#### [ABOUT THIS EXERCISE]
The reply should hold only the lines from the one with "т менее 10 %, то ничего взыскивать не надо." to the one with "проведение комплекса работ по в", both ends kept, exactly as they appear below, without any pictures.

Extracted records:

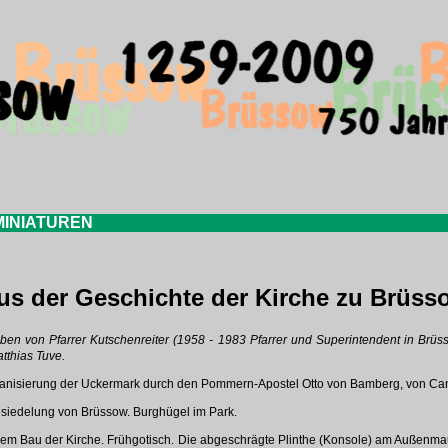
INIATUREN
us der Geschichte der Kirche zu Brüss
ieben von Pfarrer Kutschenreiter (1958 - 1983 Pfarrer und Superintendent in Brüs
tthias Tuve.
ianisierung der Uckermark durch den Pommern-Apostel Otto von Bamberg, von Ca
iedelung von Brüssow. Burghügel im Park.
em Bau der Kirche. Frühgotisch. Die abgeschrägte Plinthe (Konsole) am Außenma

---

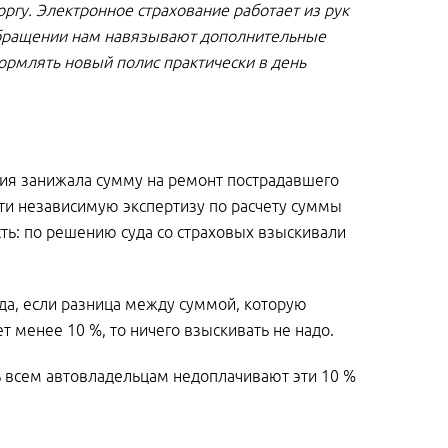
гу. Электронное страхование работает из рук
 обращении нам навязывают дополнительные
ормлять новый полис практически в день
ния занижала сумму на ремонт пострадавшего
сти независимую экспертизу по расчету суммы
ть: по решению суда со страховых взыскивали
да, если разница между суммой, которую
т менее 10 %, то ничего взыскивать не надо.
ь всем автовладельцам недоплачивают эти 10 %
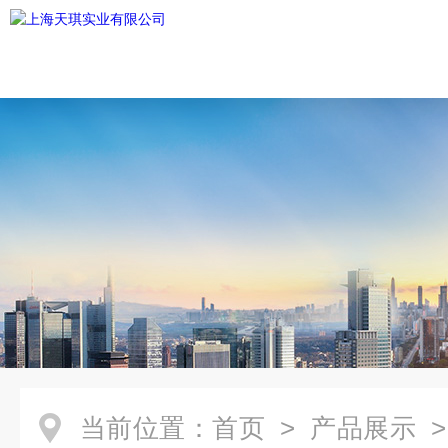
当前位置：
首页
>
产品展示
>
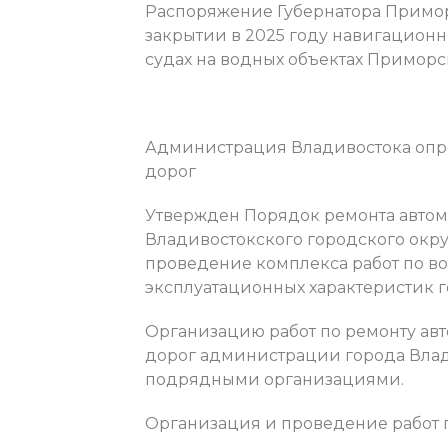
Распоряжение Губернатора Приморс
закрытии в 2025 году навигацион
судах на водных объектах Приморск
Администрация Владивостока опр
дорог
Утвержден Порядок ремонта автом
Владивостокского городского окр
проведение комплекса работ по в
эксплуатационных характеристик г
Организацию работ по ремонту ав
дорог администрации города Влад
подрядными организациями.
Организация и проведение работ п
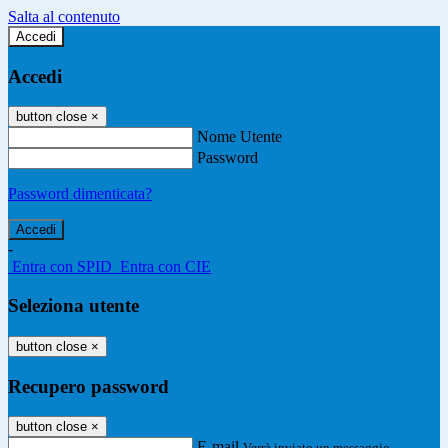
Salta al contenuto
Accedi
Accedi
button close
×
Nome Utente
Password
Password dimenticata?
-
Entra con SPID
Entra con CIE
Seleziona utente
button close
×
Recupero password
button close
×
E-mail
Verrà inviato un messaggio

#### [SOLVED EXERCISE]
т менее 10 %, то ничего взыскивать не надо.
ь всем автовладельцам недоплачивают эти 10 %
当前位置：
首页
>
产品展示
>
Распоряжение Губернатора Приморс
закрытии в 2025 году навигацион
судах на водных объектах Приморск
Администрация Владивостока опр
дорог
Утвержден Порядок ремонта автом
Владивостокского городского окр
проведение комплекса работ по в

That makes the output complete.